Okyanusya, tam bir korku imparatorluğudur. İnsanlar bu ülkede korku ile sindirilmiş, pasifize hale getirilmiştir. İnsanlar birçok şekilde sürekli olarak izlenmektedir bu ülkede. İzlediğiniz televizyondan insanların sizi izlediğini, dinlediğini düşünün. Öyle bir beyin yıkama yapılır ki, bu toplumda çocuklar ailelerini “düşünce polislerine” ihbar eder. Korkunun ve paranoyanın insanları nasıl etkileyebileceğini bu romanda dehşet verici şekillerde görmek mümkündür.

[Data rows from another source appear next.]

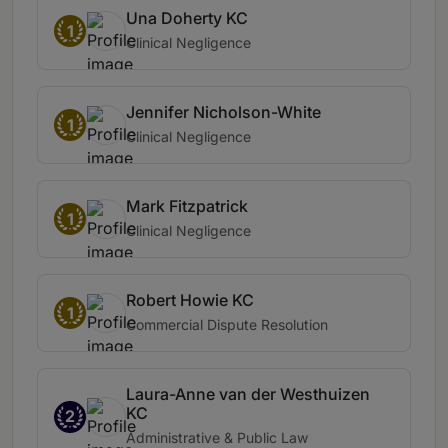
Una Doherty KC
1
Clinical Negligence
Jennifer Nicholson-White
1
Clinical Negligence
Mark Fitzpatrick
1
Clinical Negligence
Robert Howie KC
1
Commercial Dispute Resolution
Laura-Anne van der Westhuizen
KC
2
Administrative & Public Law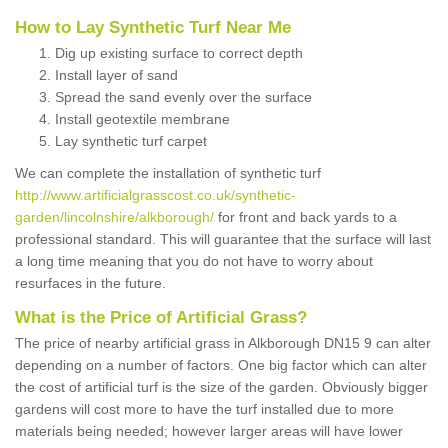
How to Lay Synthetic Turf Near Me
Dig up existing surface to correct depth
Install layer of sand
Spread the sand evenly over the surface
Install geotextile membrane
Lay synthetic turf carpet
We can complete the installation of synthetic turf
http://www.artificialgrasscost.co.uk/synthetic-
garden/lincolnshire/alkborough/
for front and back yards to a
professional standard. This will guarantee that the surface will last
a long time meaning that you do not have to worry about
resurfaces in the future.
What is the Price of Artificial Grass?
The price of nearby artificial grass in Alkborough DN15 9 can alter
depending on a number of factors. One big factor which can alter
the cost of artificial turf is the size of the garden. Obviously bigger
gardens will cost more to have the turf installed due to more
materials being needed; however larger areas will have lower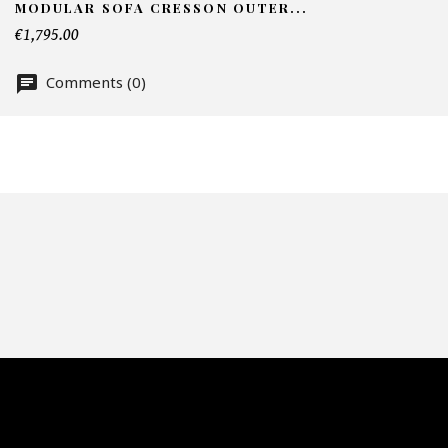
MODULAR SOFA CRESSON OUTER...
Nu
€1,795.00
Comments (0)
Of
Fai
CA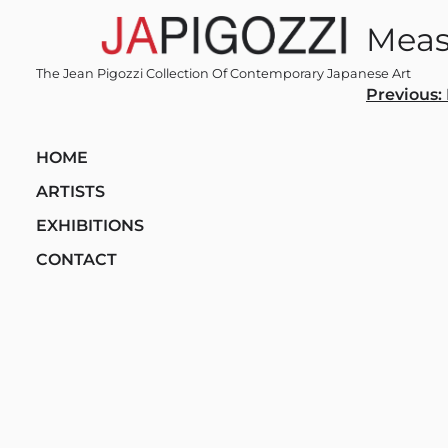
Skip
Meas
to
content
The Jean Pigozzi Collection Of Contemporary Japanese Art
Post
Previous:
navi
HOME
ARTISTS
EXHIBITIONS
CONTACT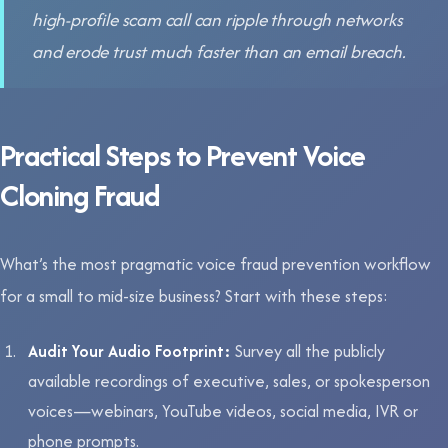
high-profile scam call can ripple through networks
and erode trust much faster than an email breach.
Practical Steps to Prevent Voice
Cloning Fraud
What’s the most pragmatic voice fraud prevention workflow
for a small to mid-size business? Start with these steps:
Audit Your Audio Footprint:
Survey all the publicly
available recordings of executive, sales, or spokesperson
voices—webinars, YouTube videos, social media, IVR or
phone prompts.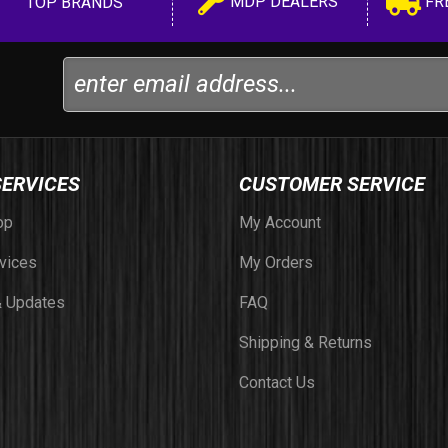
MDP DEALERS
FR
TOP BRANDS
SERVICES
CUSTOMER SERVICE
op
My Account
vices
My Orders
 Updates
FAQ
Shipping & Returns
Contact Us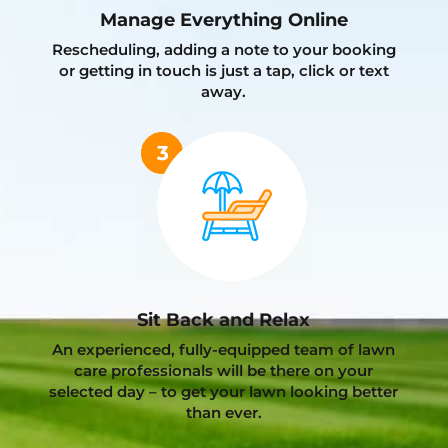
Manage Everything Online
Rescheduling, adding a note to your booking
or getting in touch is just a tap, click or text
away.
Sit Back and Relax
An experienced, fully-equipped team of lawn
care professionals will be there on your
selected day – to get your lawn looking better
than ever.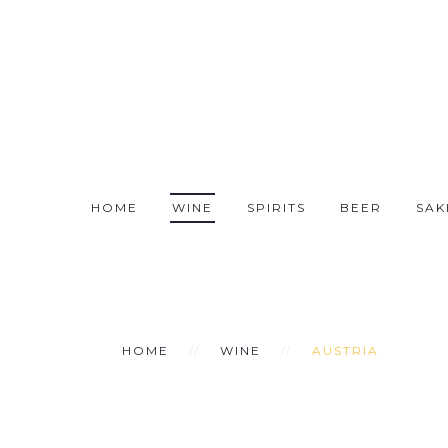
HOME
WINE
SPIRITS
BEER
SAK
HOME
WINE
AUSTRIA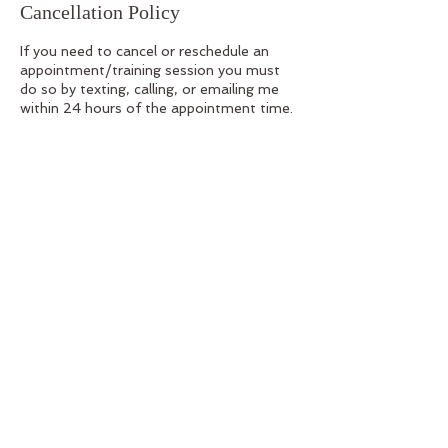
Cancellation Policy
If you need to cancel or reschedule an
appointment/training session you must
do so by texting, calling, or emailing me
within 24 hours of the appointment time.
If I am not available, leave a message. I will
check my availability and get back to you
with confirmation of the rescheduled date
and time as soon as possible. Please
Reference your confirmation email for the
contact information
Contact Details
1264 University Ave, San Diego, CA
92103, USA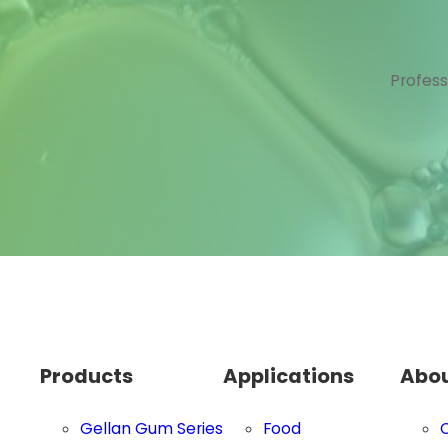
Profess
Products
Applications
Abou
Gellan Gum Series
Food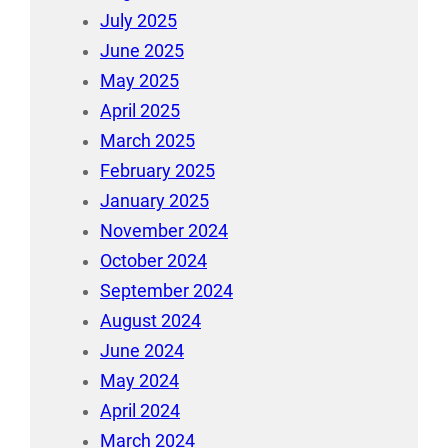
July 2025
June 2025
May 2025
April 2025
March 2025
February 2025
January 2025
November 2024
October 2024
September 2024
August 2024
June 2024
May 2024
April 2024
March 2024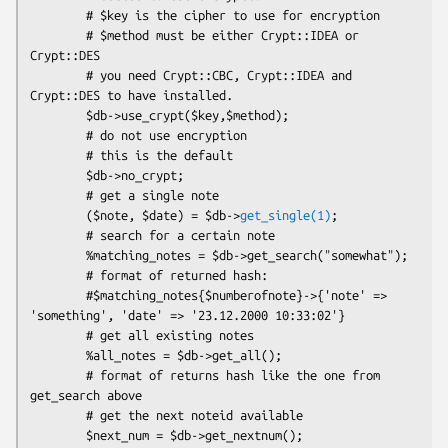
        # $key is the cipher to use for encryption

        # $method must be either Crypt::IDEA or 
Crypt::DES

        # you need Crypt::CBC, Crypt::IDEA and 
Crypt::DES to have installed.

        $db->use_crypt($key,$method);

        # do not use encryption

        # this is the default

        $db->no_crypt;

        # get a single note

        ($note, $date) = $db->
get_single(1)
;

        # search for a certain note 

        %matching_notes = $db->get_search("somewhat");

        # format of returned hash:

        #$matching_notes{$numberofnote}->{'note' => 
'something', 'date' => '23.12.2000 10:33:02'}

        # get all existing notes

        %all_notes = $db->get_all();

        # format of returns hash like the one from 
get_search above

        # get the next noteid available

        $next_num = $db->get_nextnum();
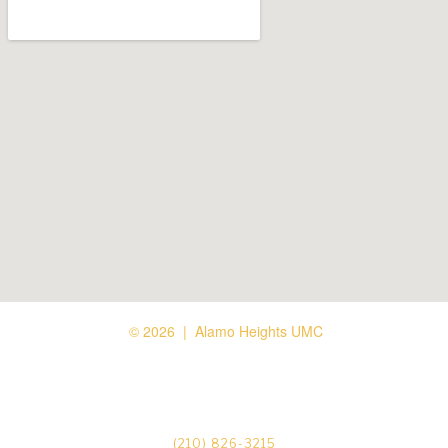
© 2026 | Alamo Heights UMC






(210) 826-3215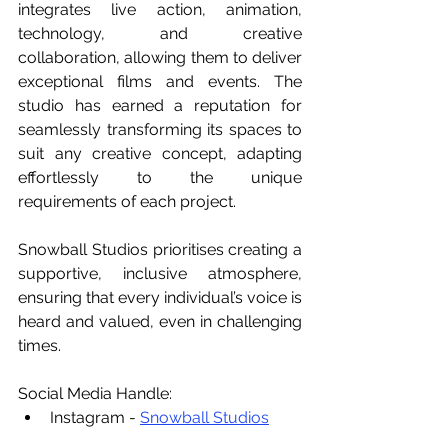
integrates live action, animation, 
technology, and creative 
collaboration, allowing them to deliver 
exceptional films and events. The 
studio has earned a reputation for 
seamlessly transforming its spaces to 
suit any creative concept, adapting 
effortlessly to the unique 
requirements of each project.
Snowball Studios prioritises creating a 
supportive, inclusive atmosphere, 
ensuring that every individual’s voice is 
heard and valued, even in challenging 
times.
Social Media Handle:
Instagram - 
Snowball Studios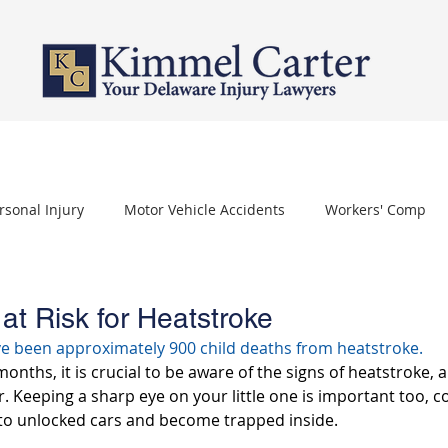
PERSONAL INJURY
WORKERS' COMPENSATION
NURSING HOME 
rsonal Injury
Motor Vehicle Accidents
Workers' Comp
othelioma
Carpal Tunnel Syndrome
Depo Provera
 at Risk for Heatstroke
ve been approximately 900 child deaths from heatstroke.
ths, it is crucial to be aware of the signs of heatstroke, a
ar. Keeping a sharp eye on your little one is important too, c
nto unlocked cars and become trapped inside.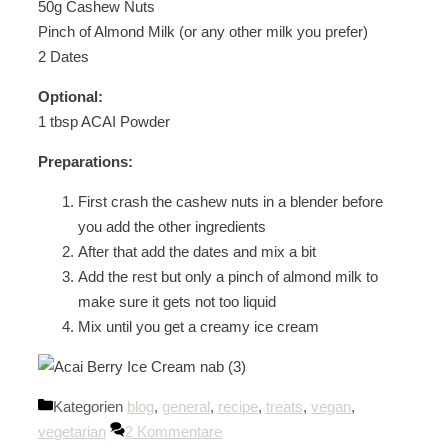
50g Cashew Nuts
Pinch of Almond Milk (or any other milk you prefer)
2 Dates
Optional:
1 tbsp ACAI Powder
Preparations:
First crash the cashew nuts in a blender before
you add the other ingredients
After that add the dates and mix a bit
Add the rest but only a pinch of almond milk to
make sure it gets not too liquid
Mix until you get a creamy ice cream
Kategorien
blog
,
general
,
recipe
,
treats
,
vegan
,
vegetarian
2 Kommentare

Aşı Korkusunun Psikolojisi
İnsanların aşı korkularının altında yaşadıkları topluma, yönetime ve sisteme dair taşıdıkları, yaşadıkları güvensizlik yatar. Çip korkusu aslında bir anlamda kişinin içinde sakladıklarının başka gözlerden tarafından görülmesi korkusudur. Çipin işlevini sorduğunuzda kişideki bilgileri öğrenebileceği itirafıyla karşılaşırız. Çip korkusu bir nevi yalnızlaşan, paranoya düşüncelerine sahip, güvensiz bir toplumun korkusudur. Çip korkusu yaşayan grupları incelediğimizde ABD’deki radikal ve içe kapanık, kapalı gruplar, tarikatlar, Türkiyede ise ne doktorlara, ne sağlık kurumlarına güvenen, sürekli felaket ve komplo teorileri üzerine tartışan, ciddi paranoyaları olan toplumsal grupların çip korkusu, aşı korkusu yaşadığını görürüz. Çünkü yüksek düzeyde kaygı ve korku kişinin gerçeklikle bağını ciddi anlamda zedeler ve insanlar tıpkı kirpilerin bir tehdit karşısında içine kapanarak dikenlerini dışarıya göstermesi gibi insanlar da yüksek kaygı ve korku durumlarında içe kapanırlar. İçe kapandıkça da dış dünya ile iletişimi gittikçe zayıflar ve kişinin gelişimi duraksar. Korku durumunda insanlar içe kapanır. Tıpkı ana rahmine dönüşe benzer bu. Kişi o karanlık ve güvenli alana kilitlemek ister kendisini, birinin dokunmasını daha önemlisi kendisine nüfuz etmesini istemez. Aşı bir anlamda yabancı bir maddenin zerk (enjekte) edilmesidir.
Çip Korkusu ve Paranoya
Çip korkusu kişinin mental anlamda içine kapattığı, kendi düşüncelerinin afişe olmasından, başkaları tarafından görülmesinden duyduğu korkunun yer değiştirmiş bir biçimi olabilir. Çip korkusu aslında yalnızlaşmış, korku ve güvensizlik ortamından dolayı içine kapanmış bir toplumun korkusudur. Annesiyle güvenli ve sağlıklı bir bağı olan güvende hisseden bebeklerin aşı yapılırken ağlamaması gibi. Topluma, insanlara olan güvensizlik insanlarda içe kapanma, dıştan gelen müdahaleleri, temas çabalarını reddetme davranışına yol açar. Bu insanlarda muhafazakar davranışlara yol açar. Muhafaza kelimesi köken olarak korunma, saklama anlamına gelir. Aşı karşıtı grupların düşünsel anlamda yaşadıkları topluma güvenmemeleri kendilerini saklama, sakınma davranışa yol açar. Burada önemli olan bu korkuyu hastalıklı olarak nitelemek değildir. Önemli olan bu korkuların beslendiği kaynaklardır. Güvensiz insanları iyileştirmek tıpkı İbn-i Sina’nın “sıtmayı tedavi etmek için hastalığın bulaştığı insanları tek tek tedavi ederek semptomları gidermek yerine, hastalığın kaynağı olan sivrisineklerin ürediği bataklığı kurutmak gerekir” dediği yaklaşıma benzer. Sağlığın uzmanları olarak tek tek insanları paranoyak şeklinde yaftalamak etmek yerine paranoyayı ortaya çıkaran toplumsal bataklığa bakmamız, insanların yaşadığı yalnızlık ve güvensizlik konularını ele alarak bunlara karşı mücadele başlatmamız aşı karşıtlığına karşı en mantıklı stratejimiz olacaktır.